The Hunters of Kentucky is unlike any Kentucky book ever before written-a bold statement, considering the number of books out there on the Commonwealth, Daniel Boone, Simon Kenton, Long Knives and longhunters. Belue's Hunters opens with a dark, brooding, Iliad-like prologue describing the Ohio Valley's first inhabitants and the land's despoliation during the brutal era of the Beaver Wars and ends with the Treaty of Lancaster (1744), setting the stage for exploration and settlement.
Then, seeking to restore a balance lacking in most histories, mainly that Daniel Boone was far from being the only capable woodsman roaming Kentucky, The Hunters of Kentucky tells of the sweep of humantide infiltrating the Middle Ground via an anthology of sagas, narratives and themes with overlapping shifts in chronology and voice. Its focus rests upon the lives and deeds of mostly unheralded men-like George Bedinger, Nicholas Cresswell, James Nourse, Daniel Trance, Spencer and Laban Records, James Estill, James Smith-and a few famous ones, like Thomas Walker, Christopher Gist, Capt. Thomas Bullitt and his Fincastle surveyors, the infamous Girty and the legendary Boone.

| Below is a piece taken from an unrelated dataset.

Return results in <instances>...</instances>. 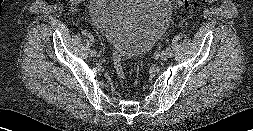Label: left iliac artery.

Dialogue appearing in The Hunters of Kentucky was ferreted out from the Draper Manuscripts and other primary sources. Frontier slang (like "jumed" for zoomed, "tuckeyho" for Virginian) abounds, as do insights into the day's political, social and religious fabric, all part of a common man's life. Appendix A presents perhaps the finest Kentucky chronology ever compiled. Appendix B details Fort Pitt trader George Croghan's inventories of goods, c. mid-1750s, in all, sixteen full pages set in reduced font.
Allan W. Eckert, Emmy-award winning writer, seven-time Pulitzer Prize nominee and author of 39 books, including The Frontiersmen also received an advanced copy of the book's page proofs and comments, "In The Hunters of Kentucky, Ted Franklin Belue has produced what is probably one of the most remarkable and important works on Kentucky history that has ever been penned . . . It is a joy to read and I recommend it most highly."